Despite governments undertaking to examine the addition of housing associations to the Freedom of Information Act’s (FOIA’s) coverage, it has yet to happen. The Information Commissioner is the latest to call for this change.

There has been debate though as to whether Housing Associations are subject to the Environmental Information Regulations (EIRs). Generally the Information Commissioner has decided not, but last year she put the cat amongst the proverbial pigeons with a decision that an East London housing association was subject due to its ‘special powers’. Lynn Wyeth wrote an excellent piece in the Freedom of Information Journal in the Autumn comparing the Commissioner’s decisions on this issue and seeking to explain why the decision in relation to Poplar Housing and Regeneration Community Association (Poplar HARCA) was different. In summary: it’s complicated.

Well, the FTT has now decided that perhaps it isn’t complicated after all: they’ve upheld Poplar HARCA’s appeal and have concluded that it is not subject to the EIRs. In the course of the appeal, the Commissioner in fact suggested that she’d got it wrong in an earlier case (Richmond – FER0700353), which explained the variation. The FTT agreed that the Commissioner had got it wrong, but in their view it was the Poplar decision that was incorrect. 

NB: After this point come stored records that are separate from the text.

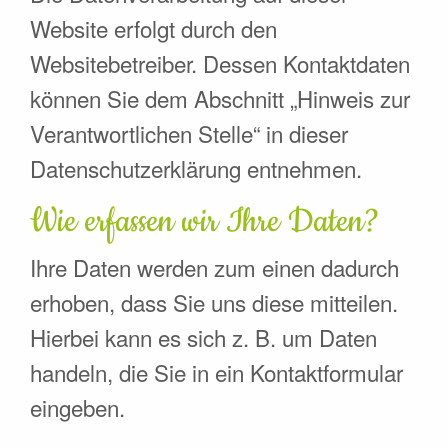
Website erfolgt durch den
Websitebetreiber. Dessen Kontaktdaten
können Sie dem Abschnitt „Hinweis zur
Verantwortlichen Stelle“ in dieser
Datenschutzerklärung entnehmen.
Wie erfassen wir Ihre Daten?
Ihre Daten werden zum einen dadurch
erhoben, dass Sie uns diese mitteilen.
Hierbei kann es sich z. B. um Daten
handeln, die Sie in ein Kontaktformular
eingeben.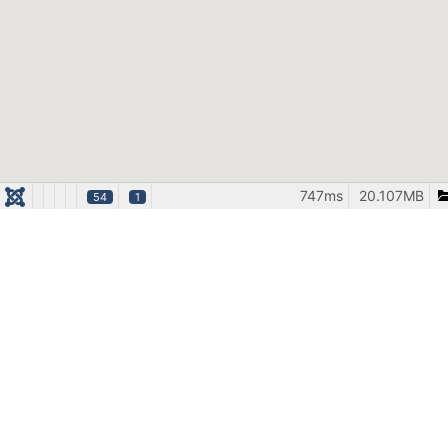
747ms
20.107MB
54
1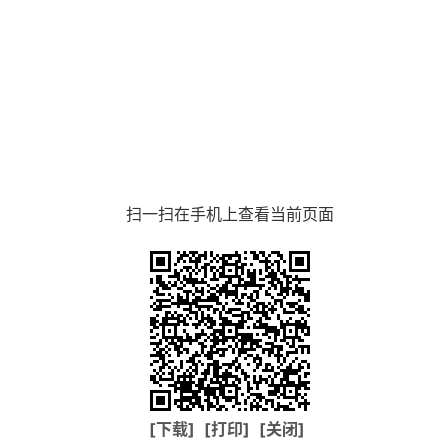
扫一扫在手机上查看当前页面
[下载]
[打印]
[关闭]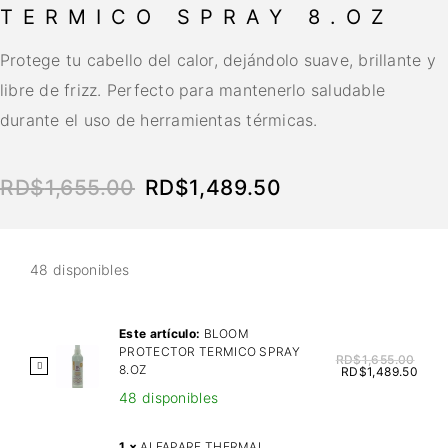
TERMICO SPRAY 8.OZ
Protege tu cabello del calor, dejándolo suave, brillante y
libre de frizz. Perfecto para mantenerlo saludable
durante el uso de herramientas térmicas.
RD$
1,655.00
RD$
1,489.50
48 disponibles
Este artículo:
BLOOM
PROTECTOR TERMICO SPRAY
RD$
1,655.00
B
8.OZ
RD$
1,489.50
L
48 disponibles
O
O
1
×
ALFAPARF THERMAL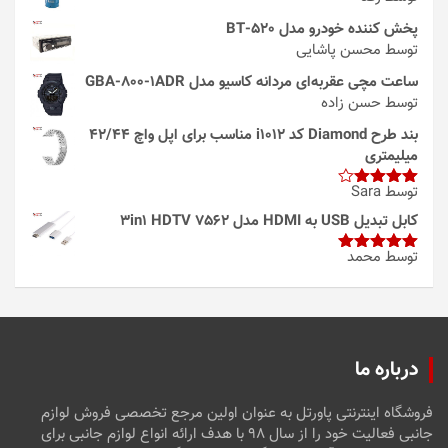
پخش کننده خودرو مدل 520-BT
توسط محسن پاشایی
ساعت مچی عقربه‌ای مردانه کاسیو مدل GBA-800-1ADR
توسط حسن زاده
بند طرح Diamond کد i1012 مناسب برای اپل واچ 42/44
میلیمتری
توسط Sara
امتیاز
4
از 5
کابل تبدیل USB به HDMI مدل 3in1 HDTV 7562
توسط محمد
امتیاز
5
از
5
درباره ما
فروشگاه اینترنتی پاورتل به عنوان اولین مرجع تخصصی فروش لوازم
جانبی فعالیت خود را از سال ۹۸ با هدف ارائه انواع لوازم جانبی برای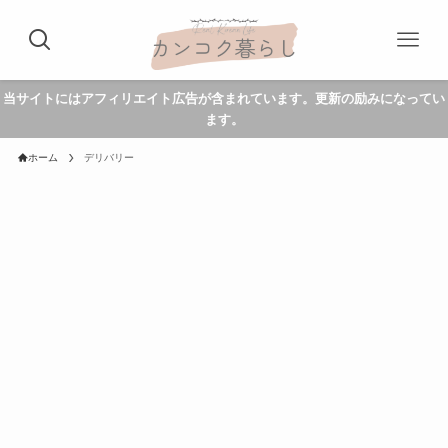
当サイトにはアフィリエイト広告が含まれています。更新の励みになってい
ます。
ホーム
デリバリー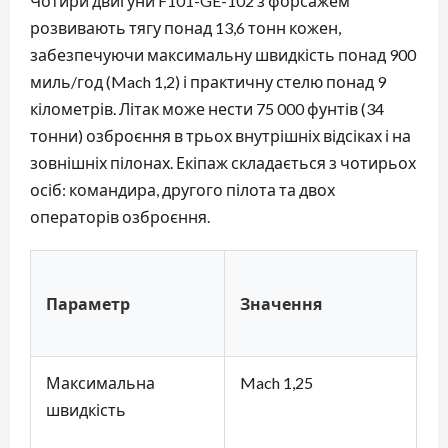
Чотири двигуни F101-GE-102 з форсажем
розвивають тягу понад 13,6 тонн кожен,
забезпечуючи максимальну швидкість понад 900
миль/год (Mach 1,2) і практичну стелю понад 9
кілометрів. Літак може нести 75 000 фунтів (34
тонни) озброєння в трьох внутрішніх відсіках і на
зовнішніх пілонах. Екіпаж складається з чотирьох
осіб: командира, другого пілота та двох
операторів озброєння.
П
Параметр
Значення
з
а
Максимальна
Mach 1,25
Ш
швидкість
B-
п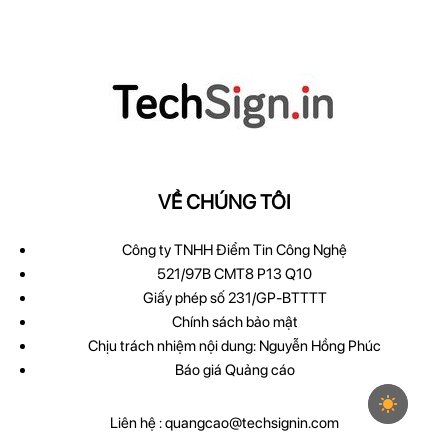
VỀ CHÚNG TÔI
Công ty TNHH Điểm Tin Công Nghệ
521/97B CMT8 P13 Q10
Giấy phép số 231/GP-BTTTT
Chính sách bảo mật
Chịu trách nhiệm nội dung: Nguyễn Hồng Phúc
Báo giá Quảng cáo
Liên hệ :
quangcao@techsignin.com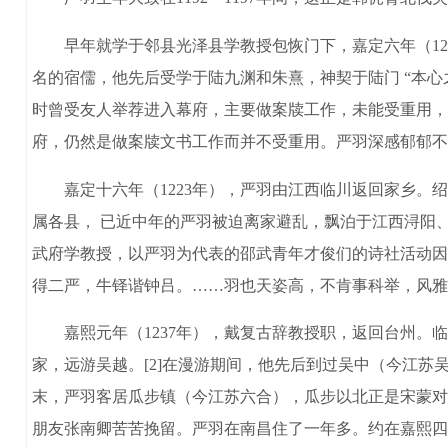
早年就学于邻县光泽县学教授包恢门下，嘉定六年（121
名的宿儒，他先后受学于陆九渊和朱熹，神契于陆门 “本
时曾受友人举荐进入幕府，主要做案牍工作，未能受重用，
府，仍然是做案牍文书工作而并不受重用。严羽深感郁郁不
嘉定十六年（1223年），严羽由江西临川返回家乡。绍
属各县， 已近中年的严羽被迫离家避乱，飘泊于江西浔阳、
武府学教授，以严羽为代表的邵武青年才俊们的诗社活动因
得二严，牛铎谐钟吕。……羽也天姿高，不肯事科举，风雅
嘉熙元年（1237年），戴复古辞教授职，返回台州。临
家，远游吴越。[2]在漫游期间，他先后到过吴中（今江苏
末，严羽客居瓜步镇（今江苏六合），瓜步以北正是宋蒙对
朋友张南卿苦苦挽留。严羽在南昌住了一年多。约在嘉熙四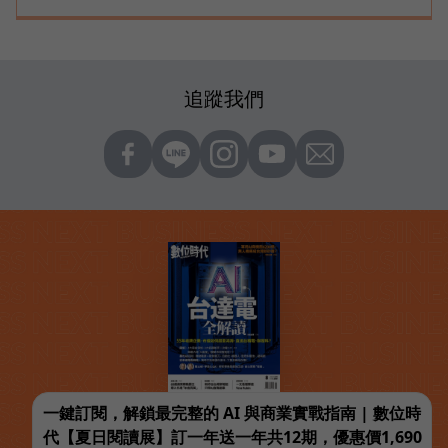
追蹤我們
一鍵訂閱，解鎖最完整的 AI 與商業實戰指南 | 數位時
代【夏日閱讀展】訂一年送一年共12期，優惠價1,690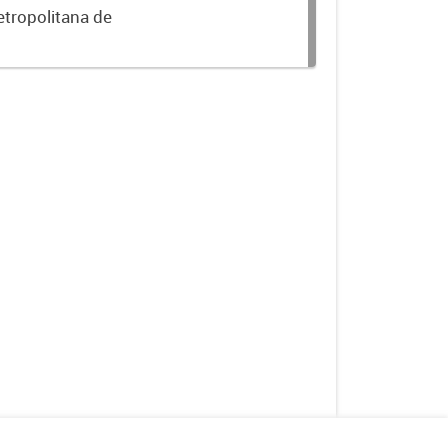
etropolitana de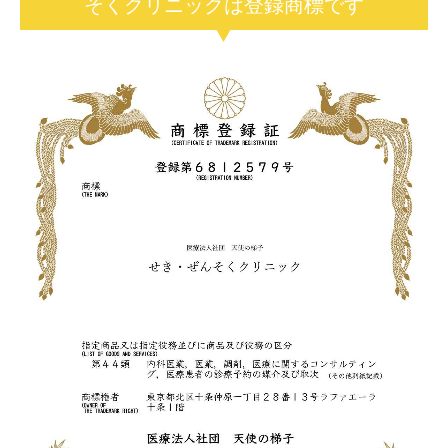
そくクリニックは登録商標です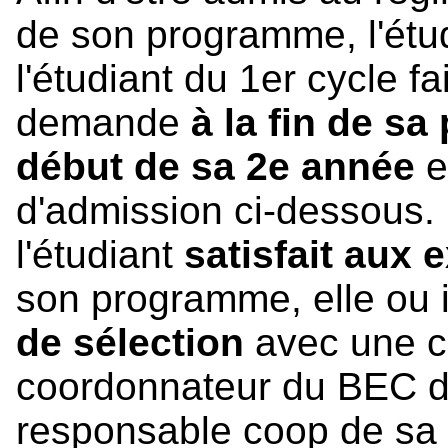
de son programme, l'étu
l'étudiant du 1er cycle fa
demande
à la fin de s
début de sa 2e année
e
d'admission ci-dessous. 
l'étudiant
satisfait aux
son programme, elle ou 
de sélection
avec une c
coordonnateur du BEC d
responsable coop de sa f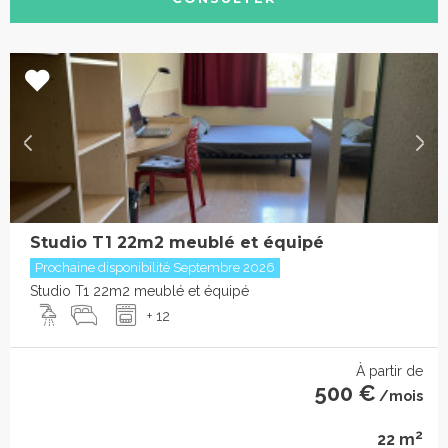
Studio T1 22m2 meublé et équipé
Prochaine disponibilité Septembre 2026
Studio T1 22m2 meublé et équipé
+ 12
À partir de
500 €
/mois
2
22 m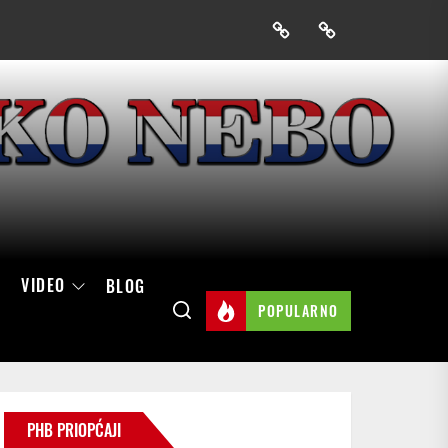
Prijavak
Skini
mobilnu
aplikaciju
Hrvatskog
neba
VIDEO
BLOG
POPULARNO
PHB PRIOPĆAJI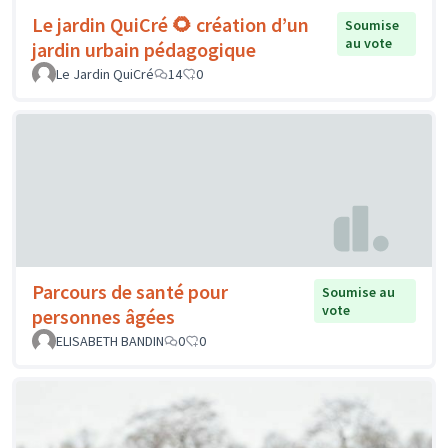
Le jardin QuiCré 🌻 création d’un
Soumise
au vote
jardin urbain pédagogique
Le Jardin QuiCré
14
0
Parcours de santé pour
Soumise au
vote
personnes âgées
ELISABETH BANDIN
0
0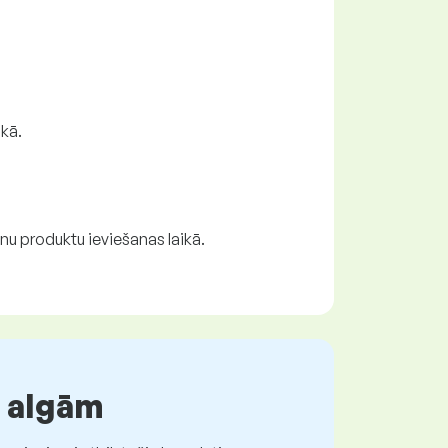
ikā.
nu produktu ieviešanas laikā.
r algām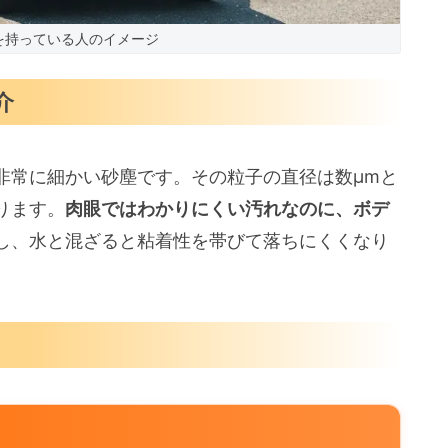
を持っている人のイメージ
介
非常に細かい砂塵です。その粒子の直径は数μmと
ります。
肉眼ではわかりにくい汚れなのに、ボデ
し、水と混ざると粘着性を帯びて落ちにくくなり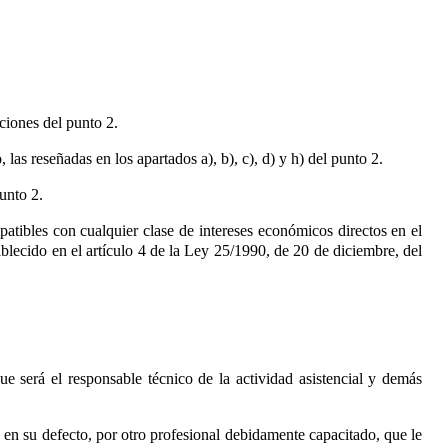
nciones del punto 2.
las reseñadas en los apartados a), b), c), d) y h) del punto 2.
punto 2.
mpatibles con cualquier clase de intereses económicos directos en el
ablecido en el artículo 4 de la Ley 25/1990, de 20 de diciembre, del
ue será el responsable técnico de la actividad asistencial y demás
 en su defecto, por otro profesional debidamente capacitado, que le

As with a lot of disputes over the coverage of the EIRs in the last few years, the case revolved around the Fish Legal case that was referred to the European Court of Justice in 2014. That case examined the definition of public authority at regulation 2(2)(c) of the EIRs and the underlying Directive. It concluded that to ‘carry out functions of public administration’, a body had to have been ‘entrusted with the performance of services under a legal regime’; the services had to be of public interest; and it had to have been vested with ‘special powers’ in order to provide those services.

In the Poplar case, the FTT found that Fish Legal had defined ‘legal regime’ as meaning that there had to be a national law entrusting the body with the performance of those services. This was where the ICO’s case fell down: the FTT could not identify such a law. Without the ‘narrow’ definition of a legal regime set down in Fish Legal, the FTT would have taken a different view – but effectively its hands were tied.

For now then, private housing associations will not be subject to FOI nor the EIRs. Until the government either chooses to extend FOI and the EIRs to them, or inadvertently entrusts them with performance of services under another national law. Or until there is a successful appeal to the Upper Tribunal – whichever of these is sooner.